What you will do: Write out each entry below exactly. Do not include the images.

————

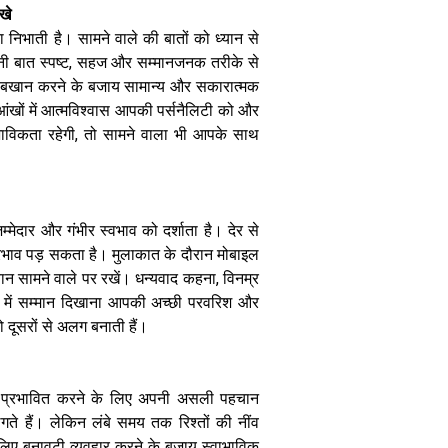
लड़कियां जो तुरंत
खे
दे बैठती हैं दिल
निभाती है। सामने वाले की बातों को ध्यान से
अपनी बात स्पष्ट, सहज और सम्मानजनक तरीके से
का बखान करने के बजाय सामान्य और सकारात्मक
आंखों में आत्मविश्वास आपकी पर्सनैलिटी को और
वाभाविकता रहेगी, तो सामने वाला भी आपके साथ
Relationship:
आधुनिक युग में
प्यार की उलझन,
मेदार और गंभीर स्वभाव को दर्शाता है। देर से
क्या आपका रिश्ता
 प्रभाव पड़ सकता है। मुलाकात के दौरान मोबाइल
स्लो बर्न है या
सिचुएशनशिप
ान सामने वाले पर रखें। धन्यवाद कहना, विनम्र
ं में सम्मान दिखाना आपकी अच्छी परवरिश और
 दूसरों से अलग बनाती हैं।
ो प्रभावित करने के लिए अपनी असली पहचान
गते हैं। लेकिन लंबे समय तक रिश्तों की नींव
िए बनावटी व्यवहार करने के बजाय स्वाभाविक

————

Response area:
लड़कियां जो तुरंत
खे
दे बैठती हैं दिल
निभाती है। सामने वाले की बातों को ध्यान से
अपनी बात स्पष्ट, सहज और सम्मानजनक तरीके से
का बखान करने के बजाय सामान्य और सकारात्मक
आंखों में आत्मविश्वास आपकी पर्सनैलिटी को और
वाभाविकता रहेगी, तो सामने वाला भी आपके साथ
Relationship:
आधुनिक युग में
प्यार की उलझन,
मेदार और गंभीर स्वभाव को दर्शाता है। देर से
क्या आपका रिश्ता
 प्रभाव पड़ सकता है। मुलाकात के दौरान मोबाइल
स्लो बर्न है या
सिचुएशनशिप
ान सामने वाले पर रखें। धन्यवाद कहना, विनम्र
ं में सम्मान दिखाना आपकी अच्छी परवरिश और
 दूसरों से अलग बनाती हैं।
ो प्रभावित करने के लिए अपनी असली पहचान
गते हैं। लेकिन लंबे समय तक रिश्तों की नींव
िए बनावटी व्यवहार करने के बजाय स्वाभाविक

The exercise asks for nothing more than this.